● Aim of the exercise
In the records below, find the line with "Elevate your space with 18" and the line with "modern boho-chic home."; return exactly those lines and every line between them.

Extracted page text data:
=== Begin Enclosure ===

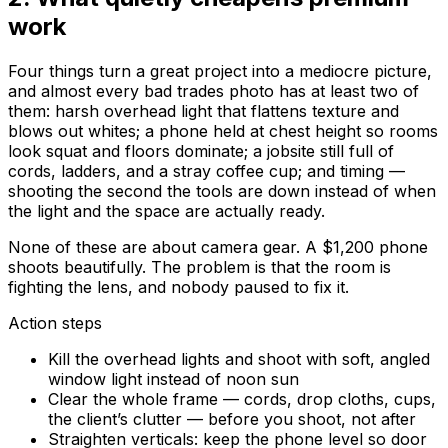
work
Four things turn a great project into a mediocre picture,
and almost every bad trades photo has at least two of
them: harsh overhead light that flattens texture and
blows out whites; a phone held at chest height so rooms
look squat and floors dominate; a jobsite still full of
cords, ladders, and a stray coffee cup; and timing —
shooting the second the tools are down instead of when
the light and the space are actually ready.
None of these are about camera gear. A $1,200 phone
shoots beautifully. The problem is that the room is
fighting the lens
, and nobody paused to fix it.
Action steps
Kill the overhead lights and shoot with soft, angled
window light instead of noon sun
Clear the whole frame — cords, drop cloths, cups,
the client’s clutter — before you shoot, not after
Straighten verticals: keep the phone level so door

=== End Enclosure ===
=== Begin Enclosure ===

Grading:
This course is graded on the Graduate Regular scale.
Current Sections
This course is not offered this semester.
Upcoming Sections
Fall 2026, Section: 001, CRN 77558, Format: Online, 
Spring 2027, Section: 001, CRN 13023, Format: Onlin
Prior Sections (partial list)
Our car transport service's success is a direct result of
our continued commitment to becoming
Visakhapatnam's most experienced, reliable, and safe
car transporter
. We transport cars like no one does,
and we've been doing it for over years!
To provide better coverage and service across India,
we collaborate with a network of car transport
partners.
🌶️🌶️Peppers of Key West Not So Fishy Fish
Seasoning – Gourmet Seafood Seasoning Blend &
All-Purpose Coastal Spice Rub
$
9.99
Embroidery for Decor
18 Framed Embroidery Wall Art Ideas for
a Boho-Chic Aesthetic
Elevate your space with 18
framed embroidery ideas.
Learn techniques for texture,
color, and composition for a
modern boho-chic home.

=== End Enclosure ===

● Solution
Elevate your space with 18
framed embroidery ideas.
Learn techniques for texture,
color, and composition for a
modern boho-chic home.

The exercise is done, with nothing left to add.